What is expected: The entries are to be output word for word, with the pictures omitted.

(Source data)
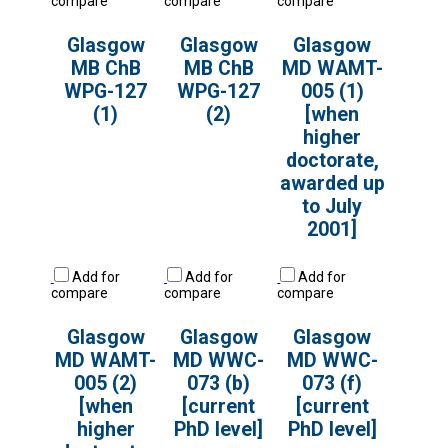
compare
compare
compare
Glasgow
Glasgow
Glasgow
MB ChB
MB ChB
MD WAMT-
WPG-127
WPG-127
005 (1)
(1)
(2)
[when
higher
doctorate,
awarded up
to July
2001]
Add for
Add for
Add for
compare
compare
compare
Glasgow
Glasgow
Glasgow
MD WAMT-
MD WWC-
MD WWC-
005 (2)
073 (b)
073 (f)
[when
[current
[current
higher
PhD level]
PhD level]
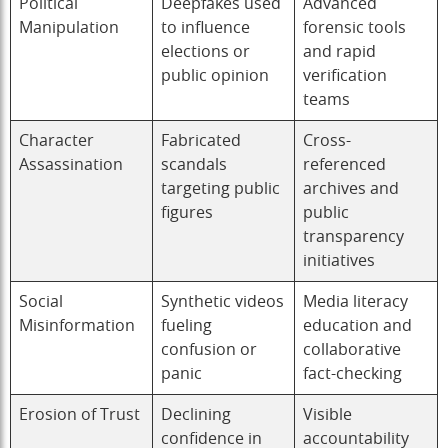
Political
Deepfakes used
Advanced
Manipulation
to influence
forensic tools
elections or
and rapid
public opinion
verification
teams
Character
Fabricated
Cross-
Assassination
scandals
referenced
targeting public
archives and
figures
public
transparency
initiatives
Social
Synthetic videos
Media literacy
Misinformation
fueling
education and
confusion or
collaborative
panic
fact-checking
Erosion of Trust
Declining
Visible
confidence in
accountability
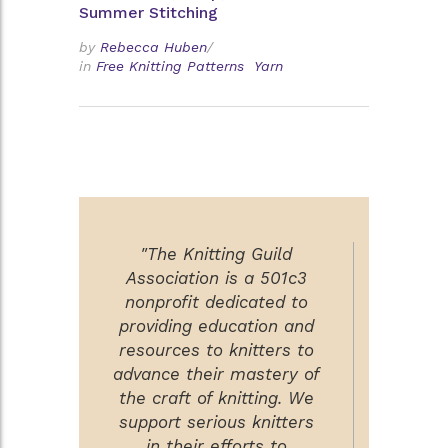
Summer Stitching
by
Rebecca Huben
/
in
Free Knitting Patterns
Yarn
"The Knitting Guild
Association is a 501c3
nonprofit dedicated to
providing education and
resources to knitters to
advance their mastery of
the craft of knitting. We
support serious knitters
in their efforts to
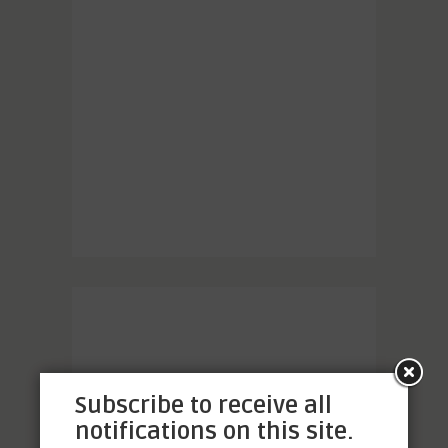
Subscribe to receive all
notifications on this site.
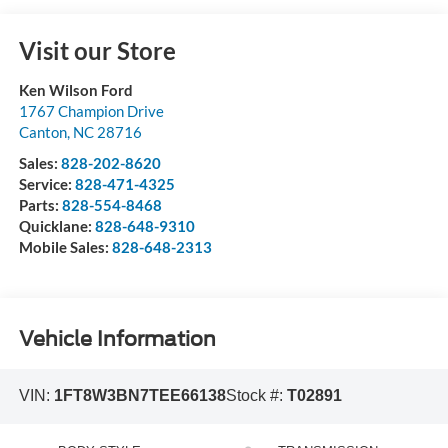
Visit our Store
Ken Wilson Ford
1767 Champion Drive
Canton
,
NC
28716
Sales:
828-202-8620
Service:
828-471-4325
Parts:
828-554-8468
Quicklane:
828-648-9310
Mobile Sales:
828-648-2313
Vehicle Information
VIN:
1FT8W3BN7TEE66138
Stock #:
T02891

Solution for this problem:
compare
compare
compare
Glasgow
Glasgow
Glasgow
MB ChB
MB ChB
MD WAMT-
WPG-127
WPG-127
005 (1)
(1)
(2)
[when
higher
doctorate,
awarded up
to July
2001]
Add for
Add for
Add for
compare
compare
compare
Glasgow
Glasgow
Glasgow
MD WAMT-
MD WWC-
MD WWC-
005 (2)
073 (b)
073 (f)
[when
[current
[current
higher
PhD level]
PhD level]
Political
Deepfakes used
Advanced
Manipulation
to influence
forensic tools
elections or
and rapid
public opinion
verification
teams
Character
Fabricated
Cross-
Assassination
scandals
referenced
targeting public
archives and
figures
public
transparency
initiatives
Social
Synthetic videos
Media literacy
Misinformation
fueling
education and
confusion or
collaborative
panic
fact-checking
Erosion of Trust
Declining
Visible
confidence in
accountability
Summer Stitching
by
Rebecca Huben
/
in
Free Knitting Patterns
Yarn
"The Knitting Guild
Association is a 501c3
nonprofit dedicated to
providing education and
resources to knitters to
advance their mastery of
the craft of knitting. We
support serious knitters
in their efforts to
Subscribe to receive all
notifications on this site.
Visit our Store
Ken Wilson Ford
1767 Champion Drive
Canton
,
NC
28716
Sales:
828-202-8620
Service:
828-471-4325
Parts:
828-554-8468
Quicklane:
828-648-9310
Mobile Sales:
828-648-2313
Vehicle Information
VIN:
1FT8W3BN7TEE66138
Stock #:
T02891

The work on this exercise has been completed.